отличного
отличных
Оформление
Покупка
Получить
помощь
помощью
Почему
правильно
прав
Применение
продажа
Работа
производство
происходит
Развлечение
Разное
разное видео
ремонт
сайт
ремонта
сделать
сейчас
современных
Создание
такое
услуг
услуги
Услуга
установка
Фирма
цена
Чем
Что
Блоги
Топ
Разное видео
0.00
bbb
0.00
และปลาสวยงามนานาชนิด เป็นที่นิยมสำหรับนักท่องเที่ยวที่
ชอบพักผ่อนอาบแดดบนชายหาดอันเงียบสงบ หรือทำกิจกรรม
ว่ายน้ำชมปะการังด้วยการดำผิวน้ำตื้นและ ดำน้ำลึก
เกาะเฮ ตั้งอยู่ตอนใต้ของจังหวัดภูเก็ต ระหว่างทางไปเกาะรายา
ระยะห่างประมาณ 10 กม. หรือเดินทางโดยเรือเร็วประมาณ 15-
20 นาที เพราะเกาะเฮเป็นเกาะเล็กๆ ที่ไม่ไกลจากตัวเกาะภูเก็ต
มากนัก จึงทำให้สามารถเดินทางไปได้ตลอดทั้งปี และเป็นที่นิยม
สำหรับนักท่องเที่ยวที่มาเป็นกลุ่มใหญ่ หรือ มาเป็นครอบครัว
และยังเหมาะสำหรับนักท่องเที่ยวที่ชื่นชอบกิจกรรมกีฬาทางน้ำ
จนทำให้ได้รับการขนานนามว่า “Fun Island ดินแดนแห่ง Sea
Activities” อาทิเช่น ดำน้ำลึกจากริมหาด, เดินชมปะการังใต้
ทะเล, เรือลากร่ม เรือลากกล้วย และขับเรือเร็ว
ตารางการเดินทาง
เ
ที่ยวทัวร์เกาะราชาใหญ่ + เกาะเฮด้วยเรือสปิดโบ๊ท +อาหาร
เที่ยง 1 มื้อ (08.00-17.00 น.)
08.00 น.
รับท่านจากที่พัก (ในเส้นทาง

● ● ● ● ●

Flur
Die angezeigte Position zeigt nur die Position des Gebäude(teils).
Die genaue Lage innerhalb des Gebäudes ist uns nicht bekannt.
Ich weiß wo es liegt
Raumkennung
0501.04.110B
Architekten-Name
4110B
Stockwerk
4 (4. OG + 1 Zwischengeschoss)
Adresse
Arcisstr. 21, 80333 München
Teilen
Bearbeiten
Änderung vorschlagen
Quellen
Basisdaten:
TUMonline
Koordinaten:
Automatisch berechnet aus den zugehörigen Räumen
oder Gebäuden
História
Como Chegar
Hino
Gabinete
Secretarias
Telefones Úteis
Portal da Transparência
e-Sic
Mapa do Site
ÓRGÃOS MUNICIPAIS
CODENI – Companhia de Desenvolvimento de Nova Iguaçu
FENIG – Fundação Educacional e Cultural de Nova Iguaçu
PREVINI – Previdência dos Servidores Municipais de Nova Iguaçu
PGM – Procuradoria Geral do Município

● ● ● ● ●

*To do:* Everything from the line with "Die angezeigte Position" through the line with "PGM – Procuradoria Geral do Município" in the listing above must be retyped exactly, with nothing added.

*Response for this exercise:*
Die angezeigte Position zeigt nur die Position des Gebäude(teils).
Die genaue Lage innerhalb des Gebäudes ist uns nicht bekannt.
Ich weiß wo es liegt
Raumkennung
0501.04.110B
Architekten-Name
4110B
Stockwerk
4 (4. OG + 1 Zwischengeschoss)
Adresse
Arcisstr. 21, 80333 München
Teilen
Bearbeiten
Änderung vorschlagen
Quellen
Basisdaten:
TUMonline
Koordinaten:
Automatisch berechnet aus den zugehörigen Räumen
oder Gebäuden
História
Como Chegar
Hino
Gabinete
Secretarias
Telefones Úteis
Portal da Transparência
e-Sic
Mapa do Site
ÓRGÃOS MUNICIPAIS
CODENI – Companhia de Desenvolvimento de Nova Iguaçu
FENIG – Fundação Educacional e Cultural de Nova Iguaçu
PREVINI – Previdência dos Servidores Municipais de Nova Iguaçu
PGM – Procuradoria Geral do Município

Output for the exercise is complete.